MacIntyre, 2008, Australia
“Conclusions: This is the first RCT on mask use to be conducted and provides data to inform pandemic planning. We found compliance to be low, but compliance is affected by perception of risk. In a pandemic, we would expect compliance to improve. In compliant users, masks were highly efficacious. A larger study is required to enumerate the difference in efficacy (if any) between surgical and non-fit tested P2 masks.”
Abaluck, 2020, USA
“We recommend the immediate universal adoption of cloth facemasks, including homemade, and accompanying policies to increase the supply of medical masks for health workers. Universal adoption will likely slow the spread of the COVID-19 virus by reducing transmission from asymptomatic individuals. We provide strongly suggestive evidence from cross-country data that facemask use slows the growth rate of cases and deaths. This complements extant scientific data on mask usage. Our analysis suggests each cloth facemask generates thousands of dollars in value from reduced mortality risk. Each medical mask, when used by a healthcare worker, may generate millions of dollars in value, and policies to encourage greater production prioritized for health workers are urgently needed.”
About COVID-19: “The average daily growth rate of confirmed positives is 18% in countries with no pre-existing mask norms and 10% in countries with such norms.”
Zhang / 2020
Our estimates of the incubation period and serial interval were similar, suggesting an early peak of infectiousness, with possible transmission before the onset of symptoms. Our results also indicate that, as the epidemic progressed, infectious individuals were isolated more quickly, thus shortening the window of transmission in the community. Overall, our findings indicate that strict containment measures, movement restrictions, and increased awareness of the population might have contributed to interrupt local transmission of SARS-CoV-2 outside Hubei province.
Leffler / 2020
A recent review of the trajectory of per-capita mortality from COVID-19 infection in various countries demonstrated that mortality tends to approach an asymptote ranging between approximately 1 in 1,000,000 of the population in numerous countries which have advocated use of masks by the public, to approximately 1 in 3,200 killed in the hardest-hit countries, which have not advocated widespread use of masks. It is likely that many countries in the lowest-mortality group, which have advocated mask-wearing by the public, have been able to prevent well over 99% of their population from becoming infected. On April 4, 2020, the data related to Western countries, such as the Czech Republic, which recently mandated mask usage are consistent with a leveling-off of mortality. The authors recommended that all members of the public to wear a mask (or available face covering) whenever near other members of the public, or near surfaces touched by other members of the public (such as groceries, keyboards, tables, or doorknobs).
Fuk-Woo Chan / 2020
“Professor Yuen Kwok-yung, the University of Hong Kong’s (HKU) top microbiologist and an early proponent of wearing masks in the city, has described the case of a seven-year-old girl who resisted Covid-19 while her family members fell sick.
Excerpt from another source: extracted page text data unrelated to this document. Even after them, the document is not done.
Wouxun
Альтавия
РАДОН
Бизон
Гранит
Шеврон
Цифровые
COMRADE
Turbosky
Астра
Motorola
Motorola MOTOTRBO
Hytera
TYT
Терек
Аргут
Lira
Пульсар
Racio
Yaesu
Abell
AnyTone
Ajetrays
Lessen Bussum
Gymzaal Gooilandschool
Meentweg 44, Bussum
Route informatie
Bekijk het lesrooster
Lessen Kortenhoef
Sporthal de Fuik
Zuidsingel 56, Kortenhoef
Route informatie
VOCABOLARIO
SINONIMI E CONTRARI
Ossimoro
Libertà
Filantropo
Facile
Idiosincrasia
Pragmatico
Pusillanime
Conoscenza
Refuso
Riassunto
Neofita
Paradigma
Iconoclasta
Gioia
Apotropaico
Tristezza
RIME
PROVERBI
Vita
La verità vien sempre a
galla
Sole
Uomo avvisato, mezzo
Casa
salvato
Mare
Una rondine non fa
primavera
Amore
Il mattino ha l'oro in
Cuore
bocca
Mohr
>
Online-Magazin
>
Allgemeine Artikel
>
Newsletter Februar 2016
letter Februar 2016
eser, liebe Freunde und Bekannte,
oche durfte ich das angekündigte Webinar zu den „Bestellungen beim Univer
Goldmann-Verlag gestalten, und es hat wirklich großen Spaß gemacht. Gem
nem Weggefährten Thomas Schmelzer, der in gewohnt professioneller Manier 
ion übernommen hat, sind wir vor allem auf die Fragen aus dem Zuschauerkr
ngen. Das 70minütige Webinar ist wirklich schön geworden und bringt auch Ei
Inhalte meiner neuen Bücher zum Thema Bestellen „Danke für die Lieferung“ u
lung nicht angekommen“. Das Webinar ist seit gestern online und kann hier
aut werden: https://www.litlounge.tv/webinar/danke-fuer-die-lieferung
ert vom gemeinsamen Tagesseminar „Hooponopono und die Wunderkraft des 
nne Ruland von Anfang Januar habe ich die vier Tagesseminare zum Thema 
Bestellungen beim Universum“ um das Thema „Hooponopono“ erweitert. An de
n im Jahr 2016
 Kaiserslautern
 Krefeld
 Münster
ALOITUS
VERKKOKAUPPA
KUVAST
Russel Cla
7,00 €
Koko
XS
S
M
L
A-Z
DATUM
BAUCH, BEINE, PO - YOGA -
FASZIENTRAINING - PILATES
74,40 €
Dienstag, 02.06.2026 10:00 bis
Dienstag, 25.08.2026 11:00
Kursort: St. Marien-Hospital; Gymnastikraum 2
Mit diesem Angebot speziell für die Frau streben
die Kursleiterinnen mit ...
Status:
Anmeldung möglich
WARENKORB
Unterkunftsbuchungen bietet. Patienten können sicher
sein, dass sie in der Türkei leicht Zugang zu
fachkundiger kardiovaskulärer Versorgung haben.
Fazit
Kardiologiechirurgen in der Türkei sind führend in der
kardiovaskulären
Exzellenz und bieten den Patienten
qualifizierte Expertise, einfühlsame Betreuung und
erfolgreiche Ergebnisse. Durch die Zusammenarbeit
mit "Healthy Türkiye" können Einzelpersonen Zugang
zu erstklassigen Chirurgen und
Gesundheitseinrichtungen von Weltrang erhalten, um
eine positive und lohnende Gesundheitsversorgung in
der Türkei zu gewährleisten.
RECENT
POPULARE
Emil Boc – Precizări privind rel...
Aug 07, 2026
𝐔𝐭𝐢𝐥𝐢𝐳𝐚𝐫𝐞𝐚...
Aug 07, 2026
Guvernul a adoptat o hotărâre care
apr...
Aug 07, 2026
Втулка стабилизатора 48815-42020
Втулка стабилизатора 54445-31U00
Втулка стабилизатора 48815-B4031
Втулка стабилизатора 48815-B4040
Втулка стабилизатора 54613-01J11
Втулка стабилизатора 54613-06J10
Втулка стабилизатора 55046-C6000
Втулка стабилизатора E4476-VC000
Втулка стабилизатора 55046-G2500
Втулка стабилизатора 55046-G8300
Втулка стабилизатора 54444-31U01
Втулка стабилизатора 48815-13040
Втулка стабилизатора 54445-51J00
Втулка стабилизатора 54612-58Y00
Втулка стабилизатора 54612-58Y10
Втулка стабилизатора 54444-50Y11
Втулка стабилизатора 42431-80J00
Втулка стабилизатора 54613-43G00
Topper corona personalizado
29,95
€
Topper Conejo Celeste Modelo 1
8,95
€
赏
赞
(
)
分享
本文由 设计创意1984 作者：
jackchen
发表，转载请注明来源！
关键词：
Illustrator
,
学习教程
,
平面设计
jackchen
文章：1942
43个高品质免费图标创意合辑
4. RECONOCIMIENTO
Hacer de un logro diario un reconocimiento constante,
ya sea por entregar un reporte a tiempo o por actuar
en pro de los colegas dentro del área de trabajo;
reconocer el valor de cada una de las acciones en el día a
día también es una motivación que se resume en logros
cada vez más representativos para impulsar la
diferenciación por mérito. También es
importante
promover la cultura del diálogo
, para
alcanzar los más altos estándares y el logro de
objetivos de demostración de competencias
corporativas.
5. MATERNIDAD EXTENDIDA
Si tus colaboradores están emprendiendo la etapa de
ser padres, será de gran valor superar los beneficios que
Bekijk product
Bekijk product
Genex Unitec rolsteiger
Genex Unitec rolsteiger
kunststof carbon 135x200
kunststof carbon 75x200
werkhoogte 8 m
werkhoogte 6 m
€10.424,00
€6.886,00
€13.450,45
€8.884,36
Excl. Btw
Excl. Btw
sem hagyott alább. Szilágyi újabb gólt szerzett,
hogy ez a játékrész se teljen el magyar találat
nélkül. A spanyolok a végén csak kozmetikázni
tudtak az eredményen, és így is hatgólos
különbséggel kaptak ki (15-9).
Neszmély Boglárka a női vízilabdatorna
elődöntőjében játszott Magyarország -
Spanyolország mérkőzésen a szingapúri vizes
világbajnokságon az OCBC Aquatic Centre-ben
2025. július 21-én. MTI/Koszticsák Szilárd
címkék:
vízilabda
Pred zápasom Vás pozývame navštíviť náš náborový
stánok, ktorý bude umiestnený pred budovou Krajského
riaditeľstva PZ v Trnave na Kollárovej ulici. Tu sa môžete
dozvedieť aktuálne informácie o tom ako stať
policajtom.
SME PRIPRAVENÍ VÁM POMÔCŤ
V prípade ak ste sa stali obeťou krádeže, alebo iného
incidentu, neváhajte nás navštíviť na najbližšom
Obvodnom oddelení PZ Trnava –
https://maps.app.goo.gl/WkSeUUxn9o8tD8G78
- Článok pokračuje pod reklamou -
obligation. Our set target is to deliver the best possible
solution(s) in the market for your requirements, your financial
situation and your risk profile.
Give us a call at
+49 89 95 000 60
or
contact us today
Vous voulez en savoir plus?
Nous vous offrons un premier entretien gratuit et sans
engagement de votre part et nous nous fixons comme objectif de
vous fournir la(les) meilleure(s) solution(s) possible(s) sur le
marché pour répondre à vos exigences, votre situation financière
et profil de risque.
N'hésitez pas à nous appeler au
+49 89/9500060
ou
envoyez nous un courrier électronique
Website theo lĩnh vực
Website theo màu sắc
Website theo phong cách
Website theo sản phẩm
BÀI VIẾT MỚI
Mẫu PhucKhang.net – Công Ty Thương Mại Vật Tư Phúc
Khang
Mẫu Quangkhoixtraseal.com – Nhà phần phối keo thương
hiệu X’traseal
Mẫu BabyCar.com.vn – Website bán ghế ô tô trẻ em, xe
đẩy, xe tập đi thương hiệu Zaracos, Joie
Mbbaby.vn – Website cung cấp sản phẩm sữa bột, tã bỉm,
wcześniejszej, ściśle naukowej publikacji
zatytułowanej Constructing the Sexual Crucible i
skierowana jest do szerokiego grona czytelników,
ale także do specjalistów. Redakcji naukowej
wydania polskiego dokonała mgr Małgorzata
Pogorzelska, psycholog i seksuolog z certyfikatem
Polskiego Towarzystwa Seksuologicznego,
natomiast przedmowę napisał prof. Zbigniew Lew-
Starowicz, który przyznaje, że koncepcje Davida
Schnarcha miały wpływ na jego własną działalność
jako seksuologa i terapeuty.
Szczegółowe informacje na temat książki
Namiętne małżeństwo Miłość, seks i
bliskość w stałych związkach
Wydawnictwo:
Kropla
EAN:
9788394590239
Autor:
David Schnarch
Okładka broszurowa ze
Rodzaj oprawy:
In a study published in the medical journal The Lancet, he said the family of six travelled to Wuhan, the epicentre of China’s Covid-19 outbreak, and the girl was the only one in the family who did not contract the virus. The reason: she wore masks throughout their trip.” (From: https://www.scmp.com/news/hong-kong/health-environment/article/3078437/mask-or-not-mask-who-makes-u-turn-while-us )
During January 26–February 10, 2020, an outbreak of 2019 novel coronavirus disease in an air-conditioned restaurant in Guangzhou, China, involved 3 family clusters. The airflow direction was consistent with droplet transmission
Anfinrud/Bax; medRxiv 2020)
Speaking may be a primary mode of transmission of SARS-CoV-2.